Create a new folder in llama_datasets/ of the llama_hub Github repository. For example, in this case we would create a new folder llama_datasets/paul_graham_essay.

In that folder, two files are required:

card.json
README.md

In particular, on your local machine:

cd llama_datasets/
mkdir paul_graham_essay
touch card.json
touch README.md

The suggestion here is to look at previously submitted LlamaDataset’s and modify their respective files as needed for your new dataset.

In our current example, we need the card.json to look as follows

{
    "name": "Paul Graham Essay",
    "description": "A labelled RAG dataset based off an essay by Paul Graham, consisting of queries, reference answers, and reference contexts.",
    "numberObservations": 44,
    "containsExamplesByHumans": false,
    "containsExamplesByAI": true,
    "sourceUrls": [
        "http://www.paulgraham.com/articles.html"
    ],
    "baselines": [
        {
            "name": "llamaindex",
            "config": {
                "chunkSize": 1024,
                "llm": "gpt-3.5-turbo",
                "similarityTopK": 2,
                "embedModel": "text-embedding-ada-002"
            },
            "metrics": {
                "contextSimilarity": 0.934,
                "correctness": 4.239,
                "faithfulness": 0.977,
                "relevancy": 0.977
            },
            "codeUrl": "https://github.com/run-llama/llama_datasets/blob/main/baselines/paul_graham_essay/llamaindex_baseline.py"
        }
    ]
}

And for the README.md, these are pretty standard, requiring you to change the name of the dataset argument in the download_llama_dataset() function call.

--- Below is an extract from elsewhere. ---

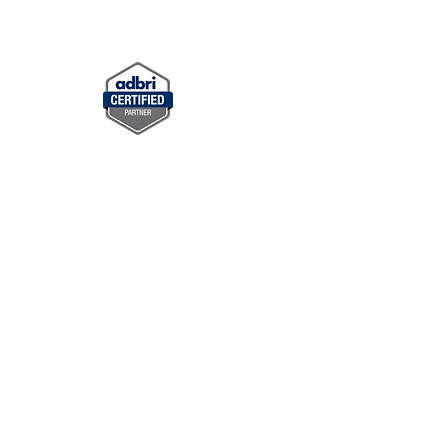
ning Walls
Synthetic Turf
More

from llama_index.llama_datasets import download_llama_datasets
from llama_index.llama_pack import download_llama_pack
from llama_index import VectorStoreIndex

# download and install dependencies for rag evaluator pack
RagEvaluatorPack = download_llama_pack(
  "RagEvaluatorPack", "./rag_evaluator_pack"
)
rag_evaluator_pack = RagEvaluatorPack()

# download and install dependencies for benchmark dataset
rag_dataset, documents = download_llama_datasets(
  "PaulGrahamEssayTruncatedDataset", "./data"
)

# evaluate
query_engine = VectorStoreIndex.as_query_engine()  # previously defined, not shown here
rag_evaluate_pack.run(dataset=paul_graham_qa_data, query_engine=query_engine)

Finally, the last item for Step 1 is to create an entry to llama_datasets/library.json file. In this case:

    ...,
    "PaulGrahamEssayDataset": {
    "id": "llama_datasets/paul_graham_essay",
    "author": "andrei-fajardo",
    "keywords": ["rag"],
    "extra_files": ["paul_graham_essay.txt"]
  }

Note: the extra_files field is reserved for the source files.

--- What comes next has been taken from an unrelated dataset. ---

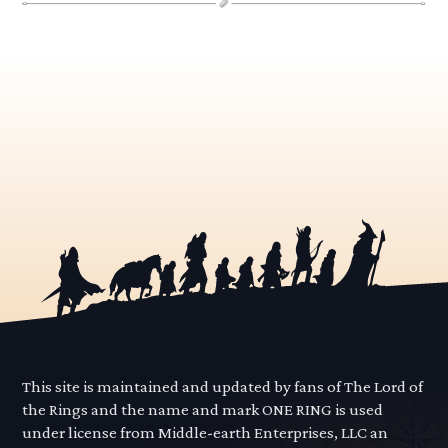
This site is maintained and updated by fans of The Lord of
the Rings and the name and mark ONE RING is used
under license from Middle-earth Enterprises, LLC an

Step 2 Uploading The Actual Datasets

In this step, since we use Github LFS on our llama_datasets repo, making a contribution is exactly the same way you would make a contribution with any of our other open Github repos. That is, submit a pull request.

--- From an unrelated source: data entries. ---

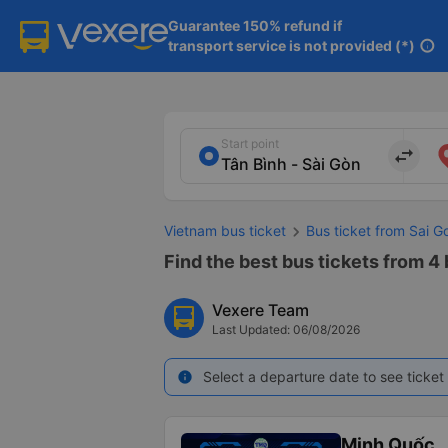
Guarantee 150% refund if

transport service is not provided (*)
info
Start point
import_export
Vietnam bus ticket
Bus ticket from Sai 
Find the best bus tickets from 4 
Vexere Team
Last Updated: 06/08/2026
Select a departure date to see ticket 
info
Minh Quốc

Make a fork of the llama_datasets repo, and create a new folder in the llama_datasets/ directory that matches the id field of the entry made in the library.json file. So, for this example, we’ll create a new folder llama_datasets/paul_graham_essay/. It is here where we will add the documents and make the pull request.

To this folder, add rag_dataset.json (it must be called this), as well as the rest of the source documents, which in our case is the paul_graham_essay.txt file.

llama_datasets/paul_graham_essay/
├── paul_graham_essay.txt
└── rag_dataset.json

Now, simply git add, git commit and git push your branch, and make your PR.